Median filtering is common in reduction of certain types of noise in image processing. Especially salt and pepper noise. It works by picking out the median value in each color channel in each local neighbourhood of the image and replacing it with it. How large these neighbourhoods are can vary. Popular filter sizes (neighbourhoods) are for example 3x3 and 5x5 pixels.
Computing medians is particularly important in randomized algorithms.
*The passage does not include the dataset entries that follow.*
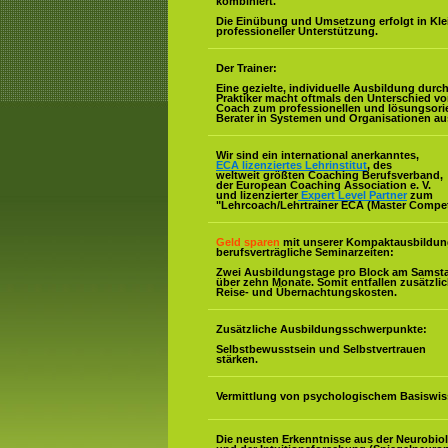
kombiniert.
Die Einübung und Umsetzung erfolgt in Kl
professioneller Unterstützung.
Der Trainer:
Eine gezielte, individuelle Ausbildung durc
Praktiker macht oftmals den Unterschied v
Coach zum professionellen und lösungsorie
Berater in Systemen und Organisationen au
Wir sind ein international anerkanntes,
ECA lizenziertes Lehrinstitut
, des
weltweit größten Coaching Berufsverband,
der European Coaching Association e. V.
und lizenzierter
Expert Level Partner
zum
"Lehrcoach/Lehrtrainer ECA (Master Compe
Geld sparen
mit unserer Kompaktausbildun
berufsverträgliche Seminarzeiten:
Zwei Ausbildungstage pro Block am Samst
über zehn Monate. Somit entfallen zusätzli
Reise- und Übernachtungskosten.
Zusätzliche Ausbildungsschwerpunkte:
Selbstbewusstsein und Selbstvertrauen
stärken.
Vermittlung von psychologischem Basiswis
Die neusten Erkenntnisse aus der Neurobio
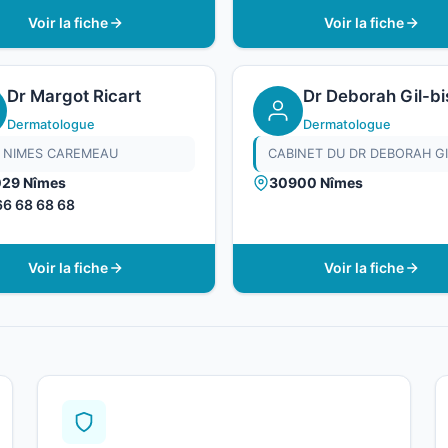
Voir la fiche
Voir la fiche
Dr Margot Ricart
Dr Deborah Gil-bi
Dermatologue
Dermatologue
 NIMES CAREMEAU
29 Nîmes
30900 Nîmes
66 68 68 68
Voir la fiche
Voir la fiche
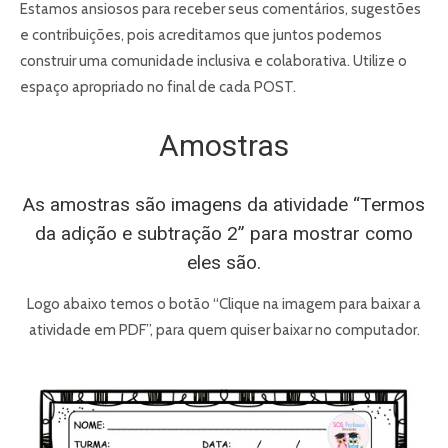
Estamos ansiosos para receber seus comentários, sugestões
e contribuições, pois acreditamos que juntos podemos
construir uma comunidade inclusiva e colaborativa. Utilize o
espaço apropriado no final de cada POST.
Amostras
As amostras são imagens da atividade “Termos
da adição e subtração 2” para mostrar como
eles são.
Logo abaixo temos o botão “Clique na imagem para baixar a
atividade em PDF”, para quem quiser baixar no computador.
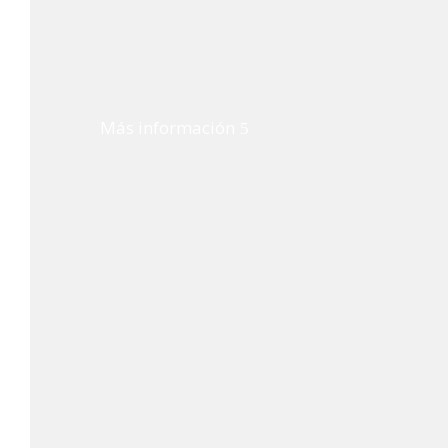
Más información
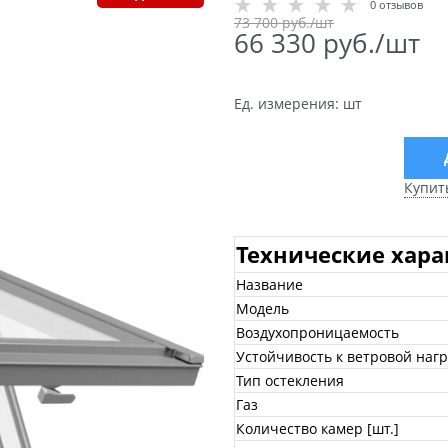
0 отзывов
73 700
 руб./шт
66 330
 руб./шт
Ед. измерения:
шт
Купит
Технические хар
Название
Модель
Воздухопроницаемость
Устойчивость к ветровой нагр
Тип остекления
Газ
Количество камер [шт.]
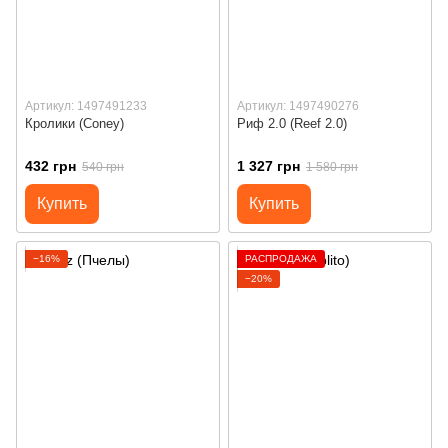
Артикул: 1497491233
Артикул: 1497490276
Кролики (Coney)
Риф 2.0 (Reef 2.0)
432 грн
1 327 грн
540 грн
1 580 грн
Купить
Купить
−16%
РАСПРОДАЖА
−20%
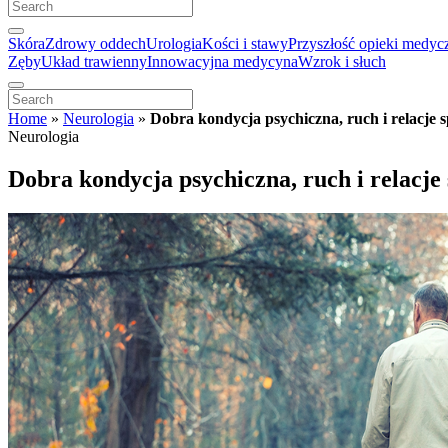
Skóra
Zdrowy oddech
Urologia
Kości i stawy
Przyszłość opieki medyc
Zęby
Układ trawienny
Innowacyjna medycyna
Wzrok i słuch
Home
»
Neurologia
»
Dobra kondycja psychiczna, ruch i relacje 
Neurologia
Dobra kondycja psychiczna, ruch i relacje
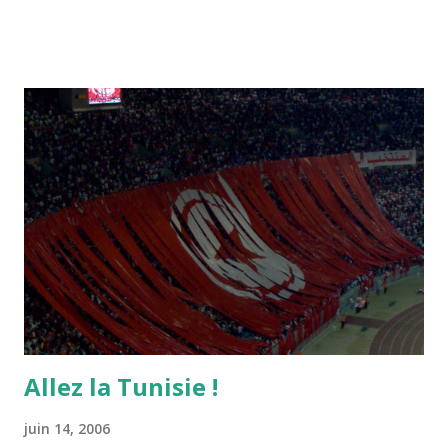
Allez la Tunisie !
juin 14, 2006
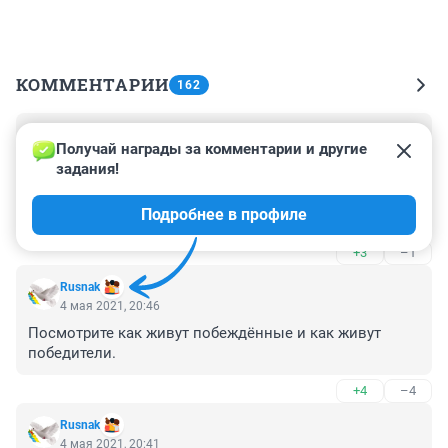
КОММЕНТАРИИ
162
Гость
5 мая 2021, 00:23
Получай награды за комментарии и другие 
задания!
Выплаты ветеранам ко Дню Победы:

• Узбекистан: ₽86 тыс.

Подробнее в профиле
• Казахстан: ₽175 тыс.

• Россия: ₽10 тыс.

+3
–1
На разгон облаков, чтобы Путин покрасовался на 
параде, потратят ₽417 млн.

Rusnak
И это не оскорбление и не преступление.
4 мая 2021, 20:46
Посмотрите как живут побеждённые и как живут 
победители.
+4
–4
Rusnak
4 мая 2021, 20:41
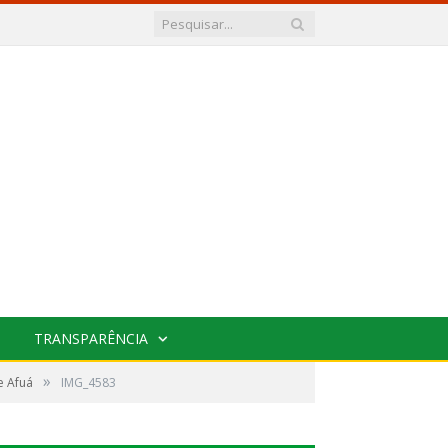
TRANSPARÊNCIA
»
e Afuá
IMG_4583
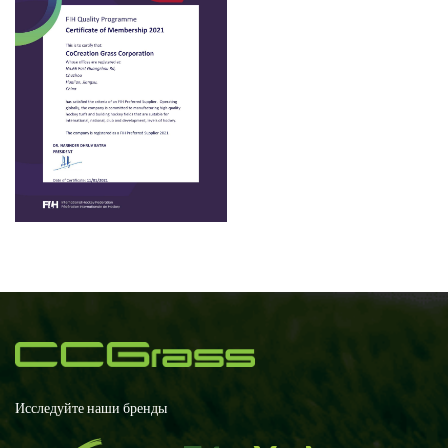
Исследуйте наши бренды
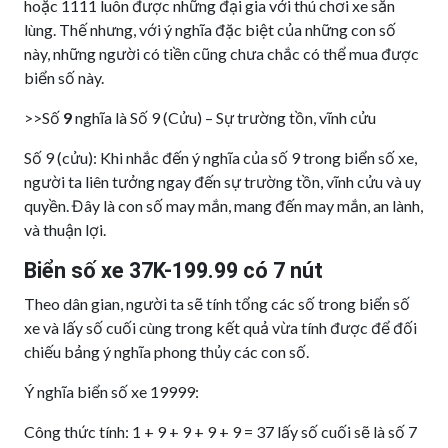
hoặc 1111 luôn được những đại gia với thú chơi xe săn
lùng. Thế nhưng, với ý nghĩa đặc biệt của những con số
này, những người có tiền cũng chưa chắc có thể mua được
biển số này.
>>Số
9
nghĩa là Số 9 (Cửu) – Sự trường tồn, vĩnh cửu
Số 9 (cửu): Khi nhắc đến ý nghĩa của số 9 trong biển số xe,
người ta liên tưởng ngay đến sự trường tồn, vĩnh cửu và uy
quyền. Đây là con số may mắn, mang đến may mắn, an lành,
và thuận lợi.
Biển số xe 37K-199.99 có 7 nút
Theo dân gian, người ta sẽ tính tổng các số trong biển số
xe và lấy số cuối cùng trong kết quả vừa tính được để đối
chiếu bảng ý nghĩa phong thủy các con số.
Ý nghĩa biển số xe 19999:
Công thức tính: 1 + 9 + 9 + 9 + 9 = 37 lấy số cuối sẽ là số 7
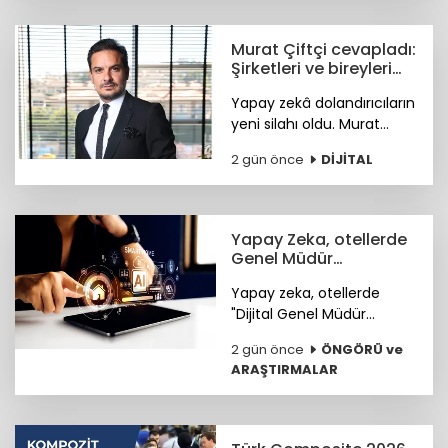
öne çıkan ilçeleri tercih
ediyor.
Murat Çiftçi cevapladı:
Şirketleri ve bireyleri
bekleyen siber riskler
Yapay zekâ dolandırıcıların
neler?
yeni silahı oldu. Murat
Çiftçi, şirketleri ve bireyleri
2 gün önce
DİJİTAL
bekleyen siber riskler
neler? sorusunu cevapladı.
Yapay Zeka, otellerde
Genel Müdür
Yardımcısı olmaya
Yapay zeka, otellerde
hazırlanıyor
"Dijital Genel Müdür
Yardımcısı" olmaya
2 gün önce
ÖNGÖRÜ ve
hazırlanıyor.
ARAŞTIRMALAR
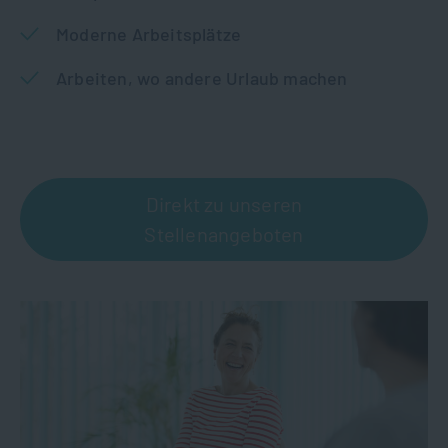
Moderne Arbeitsplätze
Arbeiten, wo andere Urlaub machen
Direkt zu unseren
Stellenangeboten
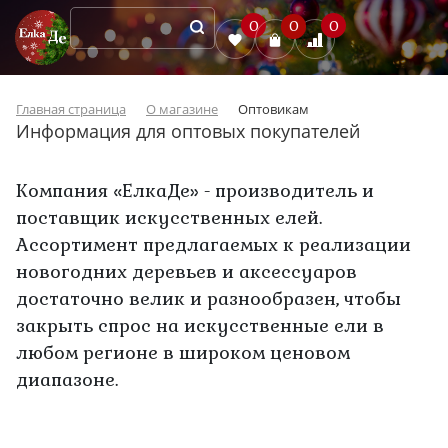
0
0
0
Главная страница
О магазине
Оптовикам
Информация для оптовых покупателей
Компания «ЕлкаДе» - производитель и
поставщик искусственных елей.
Ассортимент предлагаемых к реализации
новогодних деревьев и аксессуаров
достаточно велик и разнообразен, чтобы
закрыть спрос на искусственные ели в
любом регионе в широком ценовом
диапазоне.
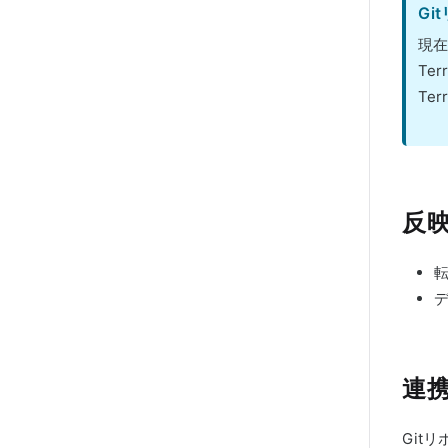
Gi
現在
Te
Te
反
連
Git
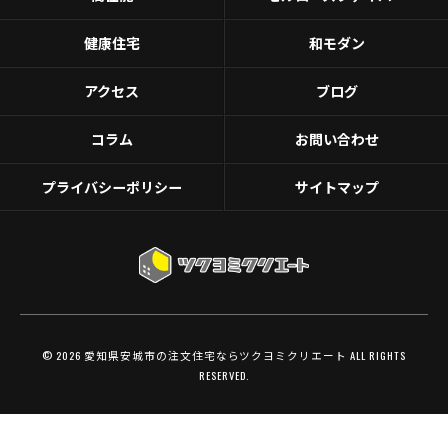
健康住宅
和モダン
アクセス
ブログ
コラム
お問い合わせ
プライバシーポリシー
サイトマップ
© 2026 愛知県安城市の注文住宅ならツクヨミクリエート ALL RIGHTS
RESERVED.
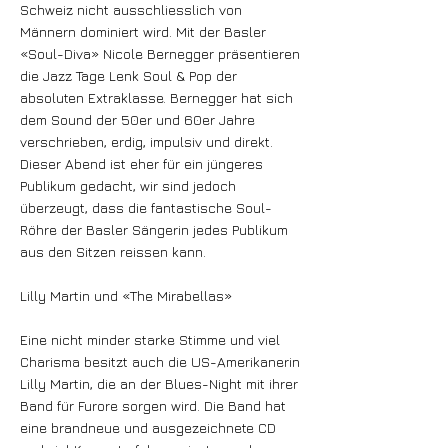
Schweiz nicht ausschliesslich von
Männern dominiert wird. Mit der Basler
«Soul-Diva» Nicole Bernegger präsentieren
die Jazz Tage Lenk Soul & Pop der
absoluten Extraklasse. Bernegger hat sich
dem Sound der 50er und 60er Jahre
verschrieben, erdig, impulsiv und direkt.
Dieser Abend ist eher für ein jüngeres
Publikum gedacht, wir sind jedoch
überzeugt, dass die fantastische Soul-
Röhre der Basler Sängerin jedes Publikum
aus den Sitzen reissen kann.
Lilly Martin und «The Mirabellas»
Eine nicht minder starke Stimme und viel
Charisma besitzt auch die US-Amerikanerin
Lilly Martin, die an der Blues-Night mit ihrer
Band für Furore sorgen wird. Die Band hat
eine brandneue und ausgezeichnete CD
Quite often, we have an approximation algorithm that, with probability at least $\tfrac34$, gives an answer within a factor of $1\pm\epsilon$ of the true answer $A$. Of course, in reality, we want to get an almost-correct answer with much higher probability than $\tfrac34$. So we repeat the algorithm $k$ times and then take the median. The median will be within $A(1\pm\epsilon)$ unless at least half of the $k$ samples were less than $A(1-\epsilon)$ or at least half were bigger than $A(1+\epsilon)$, and this has probability exponentially small in $k$.
Computing medians takes our crappy "It's wrong one time in four" algorithm and turns it into an "It's wrong once in $2^n$ runs" algorithm while only adding a factor of something like $n$ to the running time.
The median of medians has some applications:
- Finding a pivot for quicksort, which brings its worst-time complexity to $ O(n \log n)$.
- Finding a pivot for quickselect, bringing it's worst-time complexity to $O(n)$, from $O(n^2)$.